**Required action**
Look through the data below and work out how many lines contain the string "Календарь". Give the number alone.

____

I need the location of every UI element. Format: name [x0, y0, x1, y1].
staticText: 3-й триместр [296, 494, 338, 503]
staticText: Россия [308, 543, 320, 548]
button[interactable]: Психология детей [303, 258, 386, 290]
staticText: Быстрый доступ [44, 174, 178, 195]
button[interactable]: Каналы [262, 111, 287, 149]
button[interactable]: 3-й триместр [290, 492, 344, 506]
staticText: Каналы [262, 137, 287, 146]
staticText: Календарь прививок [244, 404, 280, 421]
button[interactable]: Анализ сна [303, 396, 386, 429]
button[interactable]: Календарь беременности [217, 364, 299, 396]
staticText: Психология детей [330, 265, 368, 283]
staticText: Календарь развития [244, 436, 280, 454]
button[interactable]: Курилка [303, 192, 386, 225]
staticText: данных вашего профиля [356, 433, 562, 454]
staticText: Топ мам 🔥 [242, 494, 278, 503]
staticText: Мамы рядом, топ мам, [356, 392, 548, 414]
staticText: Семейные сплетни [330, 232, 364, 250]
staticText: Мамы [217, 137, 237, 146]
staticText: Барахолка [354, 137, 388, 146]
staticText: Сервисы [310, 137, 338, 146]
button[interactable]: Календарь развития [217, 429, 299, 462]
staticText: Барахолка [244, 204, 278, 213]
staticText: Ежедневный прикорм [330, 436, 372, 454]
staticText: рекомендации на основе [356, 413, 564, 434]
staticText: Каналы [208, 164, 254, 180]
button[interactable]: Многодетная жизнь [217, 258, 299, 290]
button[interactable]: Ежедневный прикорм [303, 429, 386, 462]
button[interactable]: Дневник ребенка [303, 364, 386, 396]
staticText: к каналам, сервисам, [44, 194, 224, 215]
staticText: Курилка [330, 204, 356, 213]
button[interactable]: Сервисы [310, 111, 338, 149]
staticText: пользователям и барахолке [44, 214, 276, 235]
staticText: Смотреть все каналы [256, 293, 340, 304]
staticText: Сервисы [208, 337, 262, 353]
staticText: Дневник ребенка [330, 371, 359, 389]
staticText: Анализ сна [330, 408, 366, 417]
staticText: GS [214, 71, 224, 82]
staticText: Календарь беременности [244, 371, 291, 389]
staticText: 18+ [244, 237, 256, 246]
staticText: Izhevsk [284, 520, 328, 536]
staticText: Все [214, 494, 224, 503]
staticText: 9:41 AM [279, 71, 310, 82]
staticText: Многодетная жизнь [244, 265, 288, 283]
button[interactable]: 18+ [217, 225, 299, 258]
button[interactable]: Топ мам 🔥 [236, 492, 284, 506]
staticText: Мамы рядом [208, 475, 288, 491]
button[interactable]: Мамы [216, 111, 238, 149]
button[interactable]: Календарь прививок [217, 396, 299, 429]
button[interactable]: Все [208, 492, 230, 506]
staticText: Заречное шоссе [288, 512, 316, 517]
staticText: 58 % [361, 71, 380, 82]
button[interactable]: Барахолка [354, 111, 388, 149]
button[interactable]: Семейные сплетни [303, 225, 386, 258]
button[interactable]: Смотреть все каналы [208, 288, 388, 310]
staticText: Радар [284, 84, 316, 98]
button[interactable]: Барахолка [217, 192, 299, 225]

____

**Solution to this exercise**
6